Yeah, I’m talking about really red ale. Straight from the vein.

Plasma Porter. Clot Rot. A transfusion on tap that’ll have you all hopped up on hemoglobin.

This is no fictional brand out of “True Blood,” either.

Blood Beer is a real thing.

Or, at least it was.

It goes back, perhaps, hundreds of years. And it wasn’t outlawed until the late 1990s.

Who in the name of Vlad the Impaler would put blood in beer?

Well, Dow Chemical for one. Fifty years ago, it won a U.S. patent for a technique to infuse beer with blood.

For those opposed to cannibalism, don’t panic. It was not human blood. It was cow blood.

And to be completely clear, they weren’t actually sacrificing calves over the mash tun – although, come to think of it, that might explain the gamy flavor of Zima.

Instead, the bloodletting involved the use of albumin, which is the protein in plasma.

They weren’t adding it for flavor. Instead, like many beer ingredients, it was intended to make your beer look better.
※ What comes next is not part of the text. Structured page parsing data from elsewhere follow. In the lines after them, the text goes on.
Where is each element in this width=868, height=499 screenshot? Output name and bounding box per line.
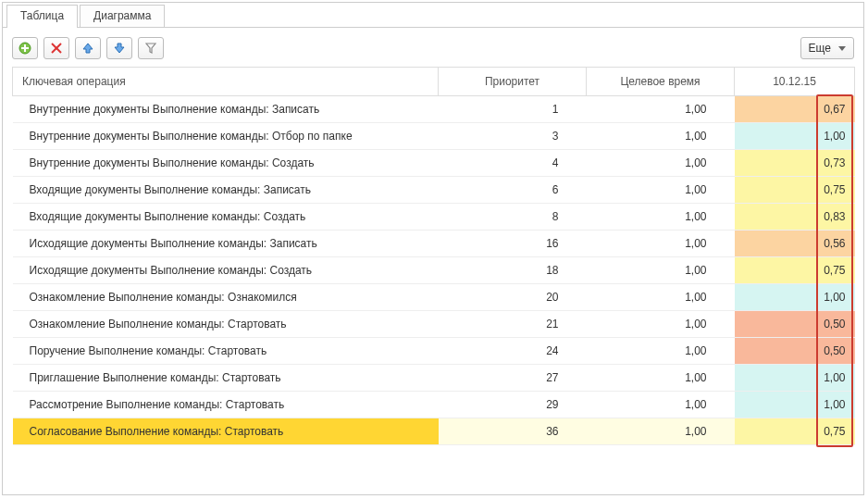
table-row[interactable]: Внутренние документы Выполнение команды:… [13,96,855,123]
table-row[interactable]: Ознакомление Выполнение команды: Ознаком… [13,284,855,311]
cell-value: 0,75 [735,257,855,284]
table-row[interactable]: Исходящие документы Выполнение команды: … [13,257,855,284]
cell-value: 0,67 [735,96,855,123]
cell-operation: Входящие документы Выполнение команды: З… [13,177,439,204]
cell-priority: 21 [439,311,587,338]
cell-value: 0,73 [735,150,855,177]
cell-priority: 29 [439,392,587,418]
cell-target: 1,00 [587,123,735,150]
x-icon [51,43,62,54]
cell-priority: 6 [439,177,587,204]
cell-value: 0,56 [735,231,855,257]
cell-operation: Внутренние документы Выполнение команды:… [13,96,439,123]
cell-operation: Исходящие документы Выполнение команды: … [13,231,439,257]
cell-operation: Согласование Выполнение команды: Стартов… [13,418,439,445]
cell-priority: 18 [439,257,587,284]
tab-body: Еще Ключевая операция Приоритет Целевое … [3,27,863,455]
svg-marker-5 [83,44,93,53]
plus-icon [19,42,31,55]
toolbar: Еще [12,37,854,59]
tabs: Таблица Диаграмма [3,3,863,27]
table-row[interactable]: Ознакомление Выполнение команды: Стартов… [13,311,855,338]
add-button[interactable] [12,37,38,59]
col-priority[interactable]: Приоритет [439,68,587,96]
cell-value: 0,50 [735,311,855,338]
cell-value: 1,00 [735,284,855,311]
cell-operation: Приглашение Выполнение команды: Стартова… [13,365,439,392]
data-table[interactable]: Ключевая операция Приоритет Целевое врем… [12,67,855,445]
cell-priority: 20 [439,284,587,311]
table-row[interactable]: Внутренние документы Выполнение команды:… [13,123,855,150]
grid-wrap: Ключевая операция Приоритет Целевое врем… [12,67,854,445]
cell-target: 1,00 [587,311,735,338]
table-row[interactable]: Согласование Выполнение команды: Стартов… [13,418,855,445]
cell-target: 1,00 [587,231,735,257]
cell-target: 1,00 [587,365,735,392]
cell-priority: 27 [439,365,587,392]
cell-operation: Внутренние документы Выполнение команды:… [13,123,439,150]
cell-operation: Внутренние документы Выполнение команды:… [13,150,439,177]
cell-operation: Входящие документы Выполнение команды: С… [13,204,439,231]
cell-target: 1,00 [587,418,735,445]
filter-button[interactable] [138,37,164,59]
cell-value: 0,50 [735,338,855,365]
tab-diagram[interactable]: Диаграмма [80,5,165,27]
cell-operation: Ознакомление Выполнение команды: Ознаком… [13,284,439,311]
cell-priority: 16 [439,231,587,257]
delete-button[interactable] [43,37,69,59]
cell-target: 1,00 [587,338,735,365]
panel: Таблица Диаграмма [2,2,864,495]
cell-target: 1,00 [587,177,735,204]
table-row[interactable]: Входящие документы Выполнение команды: С… [13,204,855,231]
cell-target: 1,00 [587,204,735,231]
table-row[interactable]: Рассмотрение Выполнение команды: Стартов… [13,392,855,418]
cell-target: 1,00 [587,96,735,123]
cell-target: 1,00 [587,150,735,177]
col-operation[interactable]: Ключевая операция [13,68,439,96]
cell-operation: Поручение Выполнение команды: Стартовать [13,338,439,365]
svg-rect-2 [21,47,29,49]
table-row[interactable]: Исходящие документы Выполнение команды: … [13,231,855,257]
more-button[interactable]: Еще [800,37,854,59]
col-target[interactable]: Целевое время [587,68,735,96]
svg-marker-6 [115,44,124,53]
chevron-down-icon [838,46,846,51]
table-row[interactable]: Входящие документы Выполнение команды: З… [13,177,855,204]
col-date[interactable]: 10.12.15 [735,68,855,96]
table-row[interactable]: Поручение Выполнение команды: Стартовать… [13,338,855,365]
cell-priority: 8 [439,204,587,231]
cell-priority: 1 [439,96,587,123]
cell-target: 1,00 [587,257,735,284]
cell-value: 1,00 [735,123,855,150]
cell-value: 0,83 [735,204,855,231]
cell-value: 1,00 [735,365,855,392]
table-row[interactable]: Внутренние документы Выполнение команды:… [13,150,855,177]
arrow-up-icon [82,43,93,54]
arrow-down-icon [114,43,125,54]
cell-priority: 4 [439,150,587,177]
cell-value: 0,75 [735,418,855,445]
cell-operation: Рассмотрение Выполнение команды: Стартов… [13,392,439,418]
move-up-button[interactable] [75,37,101,59]
cell-value: 0,75 [735,177,855,204]
cell-operation: Исходящие документы Выполнение команды: … [13,257,439,284]
more-label: Еще [809,42,831,55]
cell-priority: 3 [439,123,587,150]
funnel-icon [145,43,156,54]
cell-priority: 24 [439,338,587,365]
cell-priority: 36 [439,418,587,445]
cell-target: 1,00 [587,284,735,311]
cell-operation: Ознакомление Выполнение команды: Стартов… [13,311,439,338]
cell-value: 1,00 [735,392,855,418]
tab-table[interactable]: Таблица [6,5,78,27]
table-row[interactable]: Приглашение Выполнение команды: Стартова… [13,365,855,392]
svg-marker-7 [146,44,155,53]
move-down-button[interactable] [106,37,132,59]
cell-target: 1,00 [587,392,735,418]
This precious bodily fluid is perfect for removing what beer experts call “chill haze,” the cloudiness that appears in light-colored beer when it’s poured into a glass at a cold temperature.
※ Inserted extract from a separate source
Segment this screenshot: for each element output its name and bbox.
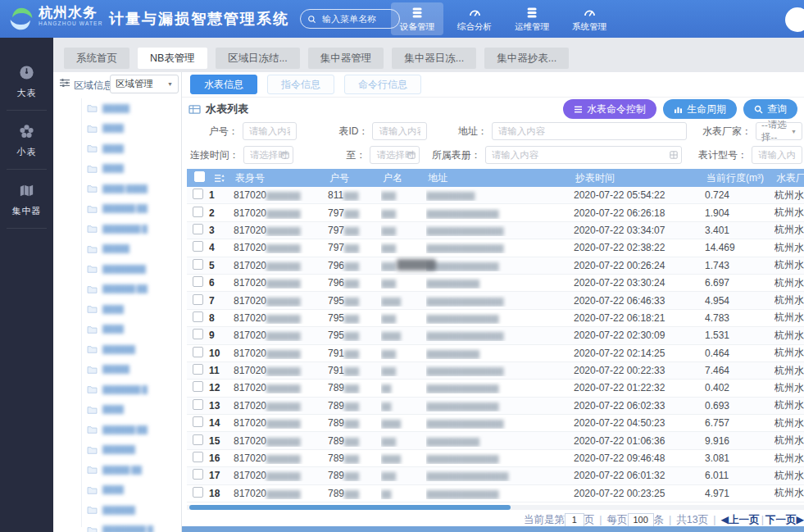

The haze is created by microscopic proteins that are not removed through normal filtering. The haze has no flavor, and you wouldn’t notice it if you drank straight from the bottle. But appearance is important, so brewers are forever in search of procedures and ingredients to keep their beer clear and bright.

Many favor Irish moss, which is red algae that is often used as a thickener in ice cream. When it’s added to beer during boiling, it tends to attract those unsightly proteins in clumps, which are more easily filtered. (Next time you visit a brewery, look around for bottles of Whirlfloc; that’s the brand name for concentrated Irish moss mixed with purified seaweed.)
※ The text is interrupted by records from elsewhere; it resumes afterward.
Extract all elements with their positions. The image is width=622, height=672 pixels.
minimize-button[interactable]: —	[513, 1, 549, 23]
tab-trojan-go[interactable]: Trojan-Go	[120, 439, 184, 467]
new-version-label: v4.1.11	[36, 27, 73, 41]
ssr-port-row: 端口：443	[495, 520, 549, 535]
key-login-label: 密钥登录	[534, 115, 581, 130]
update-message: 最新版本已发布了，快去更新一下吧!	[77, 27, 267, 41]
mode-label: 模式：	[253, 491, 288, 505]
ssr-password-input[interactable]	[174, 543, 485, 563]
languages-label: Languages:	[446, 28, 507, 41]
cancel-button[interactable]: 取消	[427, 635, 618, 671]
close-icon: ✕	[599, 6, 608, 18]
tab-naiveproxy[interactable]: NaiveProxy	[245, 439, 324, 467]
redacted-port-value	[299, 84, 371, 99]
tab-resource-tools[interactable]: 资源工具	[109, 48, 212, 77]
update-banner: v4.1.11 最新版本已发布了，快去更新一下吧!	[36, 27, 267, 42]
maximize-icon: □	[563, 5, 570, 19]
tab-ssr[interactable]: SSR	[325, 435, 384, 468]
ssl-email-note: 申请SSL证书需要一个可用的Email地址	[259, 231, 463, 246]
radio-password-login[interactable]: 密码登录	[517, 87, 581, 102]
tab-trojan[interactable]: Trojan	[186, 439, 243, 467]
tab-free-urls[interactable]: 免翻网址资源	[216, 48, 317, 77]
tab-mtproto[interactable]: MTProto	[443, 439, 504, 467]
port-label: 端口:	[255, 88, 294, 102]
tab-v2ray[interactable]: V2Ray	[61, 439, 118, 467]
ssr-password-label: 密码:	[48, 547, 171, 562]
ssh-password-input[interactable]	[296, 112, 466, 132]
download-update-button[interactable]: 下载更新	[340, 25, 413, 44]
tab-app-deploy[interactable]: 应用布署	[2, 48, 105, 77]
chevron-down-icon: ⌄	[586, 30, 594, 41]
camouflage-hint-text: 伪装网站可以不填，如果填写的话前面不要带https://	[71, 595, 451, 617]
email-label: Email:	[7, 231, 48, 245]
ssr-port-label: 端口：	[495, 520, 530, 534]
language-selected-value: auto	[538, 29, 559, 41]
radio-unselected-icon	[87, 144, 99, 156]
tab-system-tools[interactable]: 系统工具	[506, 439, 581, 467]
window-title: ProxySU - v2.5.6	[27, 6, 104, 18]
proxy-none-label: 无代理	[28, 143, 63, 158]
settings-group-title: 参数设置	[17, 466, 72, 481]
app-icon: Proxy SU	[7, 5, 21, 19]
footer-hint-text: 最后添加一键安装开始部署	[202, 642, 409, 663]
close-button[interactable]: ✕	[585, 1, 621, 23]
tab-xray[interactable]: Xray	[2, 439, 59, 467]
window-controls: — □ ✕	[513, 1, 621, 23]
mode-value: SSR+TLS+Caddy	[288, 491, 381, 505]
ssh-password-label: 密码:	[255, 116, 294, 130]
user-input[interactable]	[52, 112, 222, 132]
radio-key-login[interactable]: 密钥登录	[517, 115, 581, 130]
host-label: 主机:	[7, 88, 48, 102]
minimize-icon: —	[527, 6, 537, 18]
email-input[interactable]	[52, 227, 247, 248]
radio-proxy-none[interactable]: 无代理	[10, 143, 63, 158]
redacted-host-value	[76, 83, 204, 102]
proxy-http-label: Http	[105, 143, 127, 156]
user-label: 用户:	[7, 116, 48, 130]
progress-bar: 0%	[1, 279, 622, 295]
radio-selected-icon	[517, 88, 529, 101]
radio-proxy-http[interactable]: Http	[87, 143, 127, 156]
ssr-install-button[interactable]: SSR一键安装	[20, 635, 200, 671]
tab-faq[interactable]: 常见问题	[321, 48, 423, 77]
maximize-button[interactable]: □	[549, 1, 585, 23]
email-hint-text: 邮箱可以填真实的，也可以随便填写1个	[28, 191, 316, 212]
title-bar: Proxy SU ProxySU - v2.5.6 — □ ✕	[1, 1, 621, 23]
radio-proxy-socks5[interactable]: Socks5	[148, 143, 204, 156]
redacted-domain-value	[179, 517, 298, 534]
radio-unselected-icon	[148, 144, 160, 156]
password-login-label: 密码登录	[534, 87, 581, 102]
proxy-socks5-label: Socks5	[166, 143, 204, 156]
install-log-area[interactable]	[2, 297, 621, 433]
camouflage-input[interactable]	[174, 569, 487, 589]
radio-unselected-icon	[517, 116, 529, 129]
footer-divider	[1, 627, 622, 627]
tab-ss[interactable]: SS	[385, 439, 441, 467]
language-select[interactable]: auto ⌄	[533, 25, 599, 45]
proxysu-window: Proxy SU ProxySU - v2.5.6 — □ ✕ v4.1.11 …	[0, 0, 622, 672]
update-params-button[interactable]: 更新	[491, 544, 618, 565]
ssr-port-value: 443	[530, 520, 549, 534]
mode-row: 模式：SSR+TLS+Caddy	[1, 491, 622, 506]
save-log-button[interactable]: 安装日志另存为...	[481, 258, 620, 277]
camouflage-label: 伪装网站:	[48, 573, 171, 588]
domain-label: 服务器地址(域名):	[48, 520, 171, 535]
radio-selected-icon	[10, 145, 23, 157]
Irish moss is just one of many recognized clarifiers, or finings. Over the years, brewers in search of clear beer have turned to clay, diatomaceous earth, charcoal, gelatin, papaya proteins and fish guts.

Wait a sec, fish guts?

Well, technically, the ingredient is called isinglass, but basically it’s collagen from fish bladders. Added to beer during fermentation, it turns tiny floating yeast cells into flakes, which then sink to the bottom of the tank to be easily separated from your beer.

OK, I know this is a lot of tech talk, and you’re out for blood.

We can blame this grisly practice on winemakers, who learned long ago that harsh tannins and other impurities can be removed by adding egg whites to casks. No yolk!

It’s the egg-white protein known as albumin that does the trick. It’s the same protein found, in higher concentration, in animal blood. According to various historical accounts, ancient winemakers discovered that dried ox blood helped clarify their wine.

Although it’s uncertain whether commercial breweries ever dabbled in blood, in 1963 a trio of inventors at Dow Chemical suggested just that. In a patent titled “Clarification of beverages with animal blood albumin,” they described a process of eliminating dastardly chill haze with a 1 percent solution of bovine blood.

The treatment, they declared, would “yield a clear beer.”

And good news, other scientists suggested, it’s the perfect alternative for those with fish allergies.

Now, much as one might enjoy a nice, frothy mug of Blood Beer this Valentine’s Day, don’t bother looking for it.

In the late 1990s, when the world was freaking over the mad-cow disease, government regulators banned the use of blood albumin in food products.

Presumably, however, daring homebrewers can skirt the law.

So, grab your syringe and don’t forget: Blood Beer is best enjoyed at a proper serving temperature of 98.6 degrees.